The government’s highly expansionary budget comes shortly after the central bank’s policy decision on Tuesday, at which it kept interest rates at a record low and flagged reducing high unemployment rate as a national priority.

The Reserve Bank of Australia has slashed interest rates this year to 0.25 percent and pumped billions into the bond market to keep credit flowing to the economy.

The fiscal and monetary support this year has helped restore consumption and business confidence and bring the unemployment rate down to 6.8 percent.

Frydenberg has pledged to pare the heavy fiscal support once the unemployment rate falls “comfortably below 6 percent”.

Australian Treasurer Josh Frydenberg, left, and Prime Minister Scott Morrison at a media conference in March 2020.

Treasurer Josh Frydenberg, left, and Prime Minister Scott Morrison (file photo). Photo: AFP

Australia delayed the release of this year’s federal budget, which usually takes place in May, as the coronavirus upended most of the economic assumptions underlying its projections.

While most of the measures announced on Tuesday were not new, the government affirmed its strategic priorities that include boosting domestic energy production and manufacturing and infrastructure investment.

Frydenberg said the plans would “ensure Australian manufacturing plays an even greater role in our economic recovery”.

Gross debt projected to rise above $A1 trillion

Australia’s unemployment rate hit a 22-year high of 7.5 percent in July as businesses and borders closed due to strict lockdown measures to deal with the coronavirus.

While the number of deaths and infections in Australia from Covid-19 has been low compared with many other countries, the hit to GDP has been severe. Underlying the budget forecasts was an assumption that a vaccine would be developed in 2021.

Australia’s $A2 trillion economy shrank 7 percent in the three months ended June, the most since records began in 1959.

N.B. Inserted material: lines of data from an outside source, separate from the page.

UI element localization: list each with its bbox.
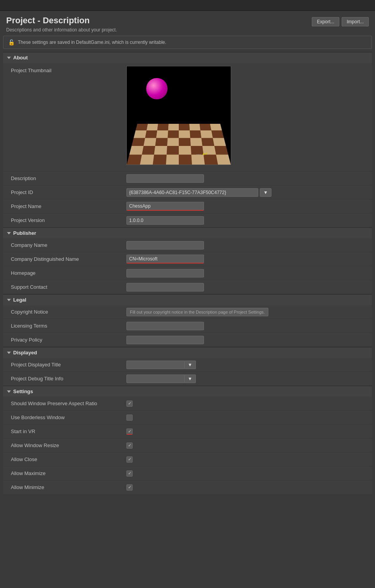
chess-cell	[200, 131, 213, 138]
chess-cell	[157, 124, 168, 130]
project-name-input[interactable]	[126, 202, 204, 211]
chess-cell	[136, 124, 148, 130]
company-distinguished-name-value	[123, 254, 372, 264]
chess-cell	[140, 155, 154, 165]
homepage-input[interactable]	[126, 269, 204, 278]
allow-window-resize-checkbox[interactable]	[126, 442, 133, 449]
project-debug-title-value: ▼	[123, 374, 372, 384]
allow-minimize-checkbox-wrap	[126, 484, 369, 491]
company-name-input[interactable]	[126, 241, 204, 250]
company-name-row: Company Name	[3, 238, 372, 252]
top-bar	[0, 0, 375, 11]
section-about-header[interactable]: About	[3, 52, 372, 63]
allow-maximize-row: Allow Maximize	[3, 467, 372, 480]
project-displayed-title-dropdown[interactable]: ▼	[185, 361, 196, 369]
support-contact-input[interactable]	[126, 283, 204, 291]
project-id-input[interactable]	[126, 188, 258, 197]
project-debug-title-input[interactable]	[126, 375, 185, 383]
licensing-terms-label: Licensing Terms	[3, 321, 123, 330]
description-label: Description	[3, 174, 123, 183]
licensing-terms-row: Licensing Terms	[3, 319, 372, 333]
section-legal-header[interactable]: Legal	[3, 295, 372, 305]
borderless-window-checkbox[interactable]	[126, 415, 133, 421]
chess-cell	[142, 146, 155, 155]
project-name-label: Project Name	[3, 202, 123, 211]
allow-window-resize-row: Allow Window Resize	[3, 439, 372, 453]
chess-cell	[210, 124, 222, 130]
description-input[interactable]	[126, 174, 204, 183]
thumbnail-controls: ··· ↩	[196, 150, 207, 158]
chess-cell	[153, 155, 166, 165]
thumbnail-row: Project Thumbnail	[3, 63, 372, 172]
allow-window-resize-checkbox-wrap	[126, 442, 369, 449]
thumbnail-dots-button[interactable]: ···	[196, 151, 201, 157]
allow-minimize-checkbox[interactable]	[126, 484, 133, 491]
thumbnail-image[interactable]: ··· ↩	[126, 66, 231, 165]
chess-cell	[179, 124, 190, 130]
project-displayed-title-input[interactable]	[126, 361, 185, 369]
project-debug-title-dropdown[interactable]: ▼	[185, 375, 196, 383]
privacy-policy-input[interactable]	[126, 336, 204, 344]
section-displayed-header[interactable]: Displayed	[3, 347, 372, 358]
homepage-label: Homepage	[3, 269, 123, 278]
project-displayed-title-label: Project Displayed Title	[3, 360, 123, 369]
section-settings-header[interactable]: Settings	[3, 386, 372, 397]
chess-cell	[166, 155, 179, 165]
project-version-label: Project Version	[3, 216, 123, 225]
chess-grid	[127, 124, 231, 165]
chess-cell	[155, 138, 168, 146]
preserve-aspect-ratio-value	[123, 400, 372, 408]
allow-close-checkbox-wrap	[126, 456, 369, 463]
chess-cell	[145, 131, 157, 138]
copyright-notice-label: Copyright Notice	[3, 307, 123, 316]
chess-cell	[129, 146, 143, 155]
sphere-object	[146, 78, 168, 99]
thumbnail-refresh-icon[interactable]: ↩	[202, 150, 207, 158]
description-value	[123, 173, 372, 184]
project-debug-title-row: Project Debug Title Info ▼	[3, 372, 372, 386]
info-banner-text: These settings are saved in DefaultGame.…	[18, 40, 166, 45]
chess-cell	[127, 155, 142, 165]
preserve-aspect-ratio-label: Should Window Preserve Aspect Ratio	[3, 399, 123, 408]
page-title: Project - Description	[6, 16, 117, 26]
section-settings-body: Should Window Preserve Aspect Ratio Use …	[3, 397, 372, 494]
description-row: Description	[3, 172, 372, 186]
section-legal: Legal Copyright Notice Fill out your cop…	[3, 294, 372, 347]
chess-cell	[190, 138, 202, 146]
allow-close-checkbox[interactable]	[126, 456, 133, 463]
preserve-aspect-ratio-checkbox[interactable]	[126, 401, 133, 407]
project-version-input[interactable]	[126, 216, 204, 225]
allow-maximize-checkbox-wrap	[126, 470, 369, 477]
project-displayed-title-select-wrap: ▼	[126, 361, 369, 369]
chess-cell	[167, 138, 179, 146]
licensing-terms-input[interactable]	[126, 322, 204, 330]
chess-cell	[189, 124, 200, 130]
chess-cell	[143, 138, 156, 146]
privacy-policy-label: Privacy Policy	[3, 335, 123, 344]
start-in-vr-checkbox[interactable]	[126, 428, 133, 435]
export-button[interactable]: Export...	[312, 17, 339, 26]
section-publisher-label: Publisher	[13, 230, 36, 236]
page-header: Project - Description Descriptions and o…	[0, 11, 375, 36]
section-about-body: Project Thumbnail	[3, 63, 372, 227]
allow-maximize-checkbox[interactable]	[126, 470, 133, 477]
preserve-aspect-ratio-row: Should Window Preserve Aspect Ratio	[3, 397, 372, 411]
section-publisher-header[interactable]: Publisher	[3, 228, 372, 238]
chess-cell	[168, 124, 179, 130]
project-id-dropdown[interactable]: ▼	[260, 188, 271, 197]
section-legal-arrow	[7, 299, 11, 301]
section-settings-arrow	[7, 390, 11, 393]
page-title-section: Project - Description Descriptions and o…	[6, 16, 117, 33]
project-id-row: Project ID ▼	[3, 186, 372, 199]
project-name-value	[123, 201, 372, 212]
company-name-value	[123, 240, 372, 250]
import-button[interactable]: Import...	[342, 17, 369, 26]
chess-board	[127, 106, 231, 165]
copyright-notice-value: Fill out your copyright notice in the De…	[123, 308, 372, 316]
company-distinguished-name-input[interactable]	[126, 255, 204, 264]
info-banner: 🔓 These settings are saved in DefaultGam…	[3, 36, 372, 49]
allow-minimize-row: Allow Minimize	[3, 480, 372, 494]
allow-maximize-value	[123, 470, 372, 477]
lock-icon: 🔓	[8, 39, 15, 45]
section-displayed-body: Project Displayed Title ▼ Project Debug …	[3, 358, 372, 386]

In its new projections, the government expects unemployment to rise to 7.25 percent by the end of the current fiscal year and then fall to 6 percent by June 2023. Australia’s GDP is expected to shrink 1.5 percent for the current fiscal year before returning to growth of 4.75 percent in the next.

S&P Global Ratings said Australia remained only one of 11 countries with the highest credit rating of AAA, albeit with a negative outlook, and said fiscal recovery would take years.

Gross debt is projected to surpass $A1 trillion in 2021/22, from $A684 billion in 2019/20, and then rise to around $A1.14 trillion by 2023/24.